Columns & Advice
I was on my way down Highway 404 and the Don Valley Parkway to media day at the Canadian International AutoShow in Toronto on Thursday with my dash camera rolling.
As most of you know, there are always plenty of strange antics to witness from drivers in the GTA.
One of the stunts I filmed while heading south on the DVP was a trucker driving at well over the posted speed limit at times and driving in the left lane where the signs clearly state that trucks over 6.5 metres in length are not allowed to travel in.
See the truck in the video below:
There was no reason for this type of irresponsible driving from this trucker. He made it down to the Gardiner Expressway at about the same time I did. He would have only saved seconds compared to driving his truck in the middle or right lane.
Please note my dash camera does not require me to touch it or move it in anyway while I am driving. I simply turn it on before heading out on the road and shut it off at my destination.
When you talk to truckers they like to reiterate that they are professionals and better trained than motorists. Truckers should get more training as they have a large responsibility to deliver goods and services in a safe manner. When you are in charge of anywhere from 10,000 to 60,000 lbs. of moving mass, you should be more responsible. That amount of kinetic energy can do a tremendous amount of damage in an incident.
Unfortunately, to say you are better trained than the motorists who were taught and tested in Ontario isn’t saying very much. We all know driver training in Ontario is, to say the least, minimal.
Nonetheless, if truckers like to boast about their professionalism, they should be setting a good example for the lesser trained motorists of our roads. When they blatantly break the rules by driving where prohibited it sets a very bad example and gives all truckers a bad name. This was not the only time I have seen truckers doing this. It is only the first time I have caught it on camera.
There are reasons why trucks are banned from the left lane on some highways. There are reasons why truckers shouldn’t drive big trucks as if they were sports cars. When things go wrong on the road they cannot quickly stop or make avoidance maneuvers like a small car. When a truck is involved in a crash, things get very ugly.
Now I know I will hear from truckers who will blame everything on motorists. Many times it is the motorists who are screwing up. As mentioned before, motorists get minimal training.
As such, it falls onto the better trained professionals, the truckers, to drive expecting the worst from motorists.
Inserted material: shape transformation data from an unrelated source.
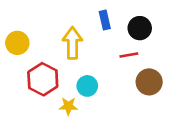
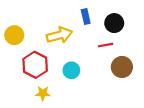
yellow arrow: (72, 43) -> (59, 35), turned 75
yellow star: (68, 106) -> (43, 93), moved

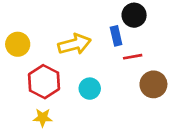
blue rectangle: (86, 16) -> (116, 36), moved
black circle: (114, 23) -> (134, 15), moved
yellow star: (43, 93) -> (43, 118), moved

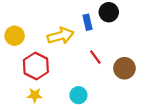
blue rectangle: (116, 36) -> (87, 22), moved
red line: (133, 57) -> (95, 57), moved, turned 64
cyan circle: (90, 89) -> (78, 95), moved

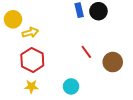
blue rectangle: (87, 22) -> (79, 10), moved
yellow circle: (15, 36) -> (13, 19), moved
yellow arrow: (61, 36) -> (30, 33), moved, size x0.7

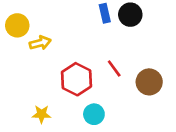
red hexagon: (32, 60) -> (76, 79), moved

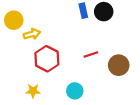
red line: (114, 68) -> (91, 54), turned -72
red hexagon: (76, 79) -> (47, 59), moved

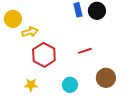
brown circle: (119, 65) -> (106, 78), moved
After all, that is what being a professional is all about.
Now, before any readers chastise me for driving in the middle lane, there is a reason. I drive the vast majority of the time in the right lane. At this section of the southbound DVP, there are exits and entrances from Don Mills Rd. which cause the right lane to slow quite often. Then there is the exit to Bayview which tends to back up the right lane also. So for this stretch of road, I do move into the middle lane to miss those congested points.
Hopefully one day the police will catch wind of this driver and remind him of the rules.